## Task item
Every line below between the line holding "masterclasses: Join us" and the line holding "day before the official programme of the", inclusive, should be repeated exactly, and all other lines omitted.
Data excerpts Start Marker
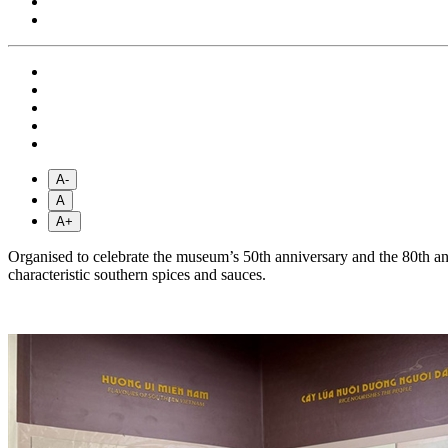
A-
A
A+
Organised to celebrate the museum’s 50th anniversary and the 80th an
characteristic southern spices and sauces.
Data excerpts End Marker
Data excerpts Start Marker
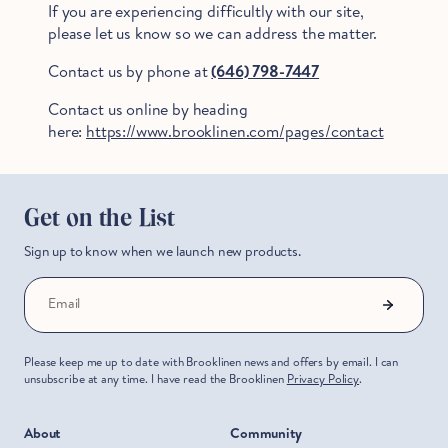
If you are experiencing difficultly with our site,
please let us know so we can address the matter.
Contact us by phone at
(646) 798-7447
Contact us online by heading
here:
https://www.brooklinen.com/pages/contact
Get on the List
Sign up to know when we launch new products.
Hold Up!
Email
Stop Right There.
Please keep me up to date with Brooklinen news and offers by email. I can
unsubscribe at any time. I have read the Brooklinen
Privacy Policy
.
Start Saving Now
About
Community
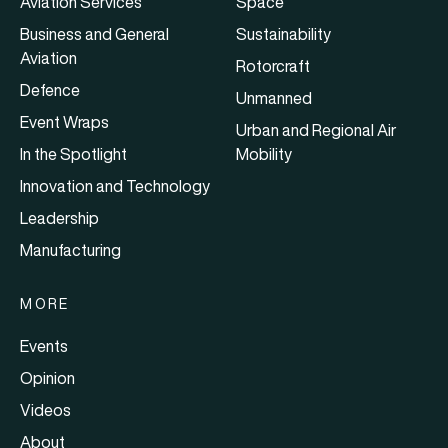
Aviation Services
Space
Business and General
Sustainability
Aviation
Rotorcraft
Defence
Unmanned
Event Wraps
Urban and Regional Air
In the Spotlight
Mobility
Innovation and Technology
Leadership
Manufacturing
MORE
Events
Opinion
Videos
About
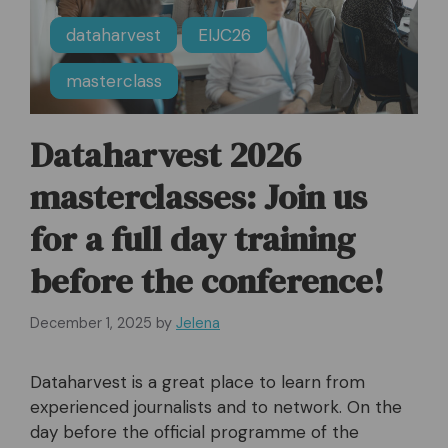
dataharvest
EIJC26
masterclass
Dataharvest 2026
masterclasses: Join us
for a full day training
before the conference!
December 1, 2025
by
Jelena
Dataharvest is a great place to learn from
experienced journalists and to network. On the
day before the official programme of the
Data excerpts End Marker
Data excerpts Start Marker
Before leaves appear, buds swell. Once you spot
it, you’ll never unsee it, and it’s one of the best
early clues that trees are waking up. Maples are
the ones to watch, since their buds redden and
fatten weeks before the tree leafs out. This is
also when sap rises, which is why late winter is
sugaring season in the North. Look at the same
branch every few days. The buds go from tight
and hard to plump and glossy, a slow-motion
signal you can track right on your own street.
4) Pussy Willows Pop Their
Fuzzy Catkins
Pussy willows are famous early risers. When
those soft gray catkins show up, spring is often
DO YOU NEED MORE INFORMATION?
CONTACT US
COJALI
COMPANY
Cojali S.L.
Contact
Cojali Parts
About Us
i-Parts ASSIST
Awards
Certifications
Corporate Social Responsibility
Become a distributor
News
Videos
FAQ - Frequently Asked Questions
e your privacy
Data excerpts End Marker
## Answer
masterclasses: Join us
for a full day training
before the conference!
December 1, 2025
by
Jelena
Dataharvest is a great place to learn from
experienced journalists and to network. On the
day before the official programme of the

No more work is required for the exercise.